Built on Amazon Bedrock: How BlueOceanAI Is Redefining Marketing with Agents
BlueOceanAI built an always-on brand strategist that is powered by agentic AI, helping marketers quickly access deep brand insights and boost operational efficiency by 97 percent
Benefits
97%
operational improvement for customers66-96
percent lower marketing analytics costs for customers4x
faster marketing investment payback for customers21%
lower operating expenses for BlueOceanOverview
BlueOceanAI (BlueOcean) uses artificial intelligence (AI) to empower marketers to make smarter, faster, and more impactful decisions for their brands. As marketing professionals themselves, BlueOcean’s cofounders understand the importance of data in context to help marketers make informed strategic decisions and better understand their market positioning. But the exponential growth of information poses challenges for marketers who need to parse disparate datasets and quickly derive insights.
BlueOcean turned to Amazon Web Services (AWS) to develop Spark, an always-on, multi-agent, domain-specific framework built on Amazon Bedrock—the easiest way to build and scale generative AI applications with foundation models (FMs). Marketers can interact with their brand data using natural language queries, asking questions about market positioning, competitive advantages, and strategic opportunities while interpreting data on the fly and benchmarking themselves against their competitors.

About BlueOceanAI
Founded in 2019 by marketing professionals, BlueOceanAI provides purpose-built artificial intelligence agents that empower marketers to unlock creativity, accelerate time to market, and deliver measurable impact for their brands. BlueOceanAI customers include AWS, Cisco, SAP, Intel, Roche, and more.
Opportunity | Using Amazon Bedrock to Reduce Marketing Costs for Customers
Marketers typically rely on surveys and market research to understand brand perception, measure campaign effectiveness, and assess competitive positioning. These inputs help marketers position and craft advertising campaigns that deliver enhanced consumer experiences through highly personalized interactions for target audiences. For example, an enterprise brand might commission consumer surveys to test messaging concepts, hire agencies to conduct focus groups, and purchase research reports to track market share—which can cost $20,000–$400,000 per data source per year. When combined with additional costs for data processing, modeling, and strategic consulting that can range from $250,000–$1.2 million per year, traditional brand intelligence becomes prohibitively expensive. Moreover, a marketing campaign cycle can take 42 weeks, during which market conditions may have already shifted, making any insights less actionable by the time they’re implemented.
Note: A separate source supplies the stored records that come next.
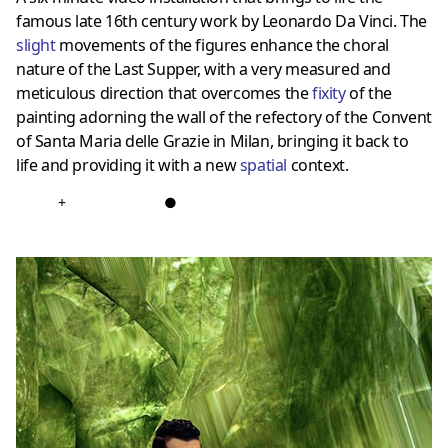
famous late 16th century work by Leonardo Da Vinci. The
slight
movements of the figures enhance the choral
nature of the Last Supper, with a very measured and
meticulous direction that overcomes the
fixit
y
of the
painting adorning the wall of the refectory of the Convent
of Santa Maria delle Grazie in Milan, bringing it back to
life and providing it with a new
spatial
context.
+
●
BlueOcean is transforming this process with fast, cost-efficient, and data-driven brand management and competitive analysis. It built a data acquisition pipeline on AWS that combines publicly available marketing data and competitive intelligence such as customer reviews, social media, market research, and industry reports. This data foundation powers Spark, BlueOcean’s framework of domain-specific AI agents that transforms how marketers interact with brand intelligence. Instead of waiting weeks and spending $50,000–$250,000 on traditional one-time reports, marketers can ask Spark direct questions such as “What themes make our brand most distinct in this category?” and get immediate recommendations for positioning and content strategy as well as competitive analysis.
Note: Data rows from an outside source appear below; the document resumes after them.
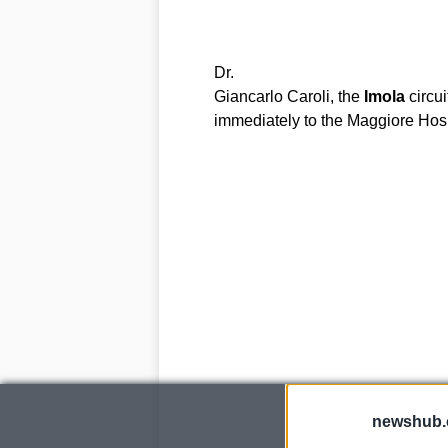
Dr.
Giancarlo Caroli, the
Imola
circui
immediately to the Maggiore Hosp
newshub.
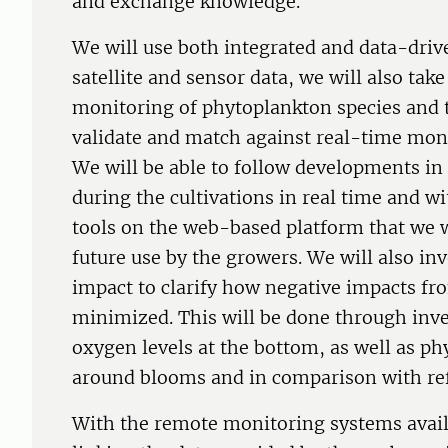
and exchange knowledge.
We will use both integrated and data-dri
satellite and sensor data, we will also ta
monitoring of phytoplankton species and t
validate and match against real-time mon
We will be able to follow developments in
during the cultivations in real time and w
tools on the web-based platform that we w
future use by the growers. We will also in
impact to clarify how negative impacts fro
minimized. This will be done through inv
oxygen levels at the bottom, as well as 
around blooms and in comparison with ref
With the remote monitoring systems availa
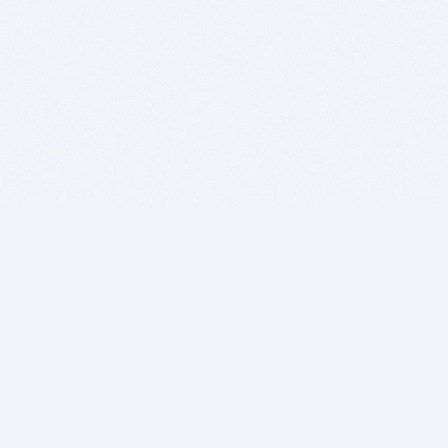
BITSDUJOUR IS FOR PEOPLE WHO
LOVE SOFTWARE
EVERY DAY WE REVIEW GREAT MAC & PC APPS, AND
But increasingly complex marketing workflows, such as building a 90-day, channel-specific campaign strategy around the strengths of a brand, were stressing the open-source large language models (LLMs) that underpinned BlueOcean’s prototypes, causing latency, unpredictable uptime, and data throttling. “We ran into a major roadblock as we tried to accommodate our customer growth rates and their LLM usage,” says Adam Carr, BlueOcean’s chief technology officer. “The Amazon Bedrock team worked with us to figure out how to move forward with Spark. Amazon Bedrock helped with capacity, but the key was exploring new ideas together in an undefined space.”
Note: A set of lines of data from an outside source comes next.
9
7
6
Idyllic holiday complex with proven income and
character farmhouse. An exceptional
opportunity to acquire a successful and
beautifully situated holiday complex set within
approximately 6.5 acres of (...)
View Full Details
Solution | Improving Operational Efficiency for BlueOcean Customers by 97 Percent
BlueOcean revamped its prompt engineering strategy to optimize performance across different models and use cases, facilitating faster processing and more accurate responses. Spark uses open-source multi-agent frameworks as well as Amazon Bedrock to connect to data sources and tools for agentic AI. Using Anthropic’s Claude in Amazon Bedrock, the company runs different FMs in parallel, reducing data processing time from 5–6 days to hours. It primarily uses Anthropic’s Claude 3.5 Sonnet and Anthropic’s Claude 3 Haiku to annotate historical data, while relying on Anthropic’s Claude 3.7 Sonnet hybrid reasoning model to power Spark on demand.
Spark provides pre-seeded prompts to help users get role-specific, relevant responses. A marketer can ask, “How can I outperform my competitors?” or “What are the pressing issues we need to address this week?” and other similar questions in natural language. “We’ve trained our AI agents using role-specific prompt libraries and proprietary brand data, making it possible for them to generate tailored outputs for different roles—such as distinct actionable recommendations for product marketers versus brand marketers,” says Liza Nebel, BlueOcean’s cofounder and president. “It’s about helping curious customers ask the right questions and drive them as efficiently as possible to value.”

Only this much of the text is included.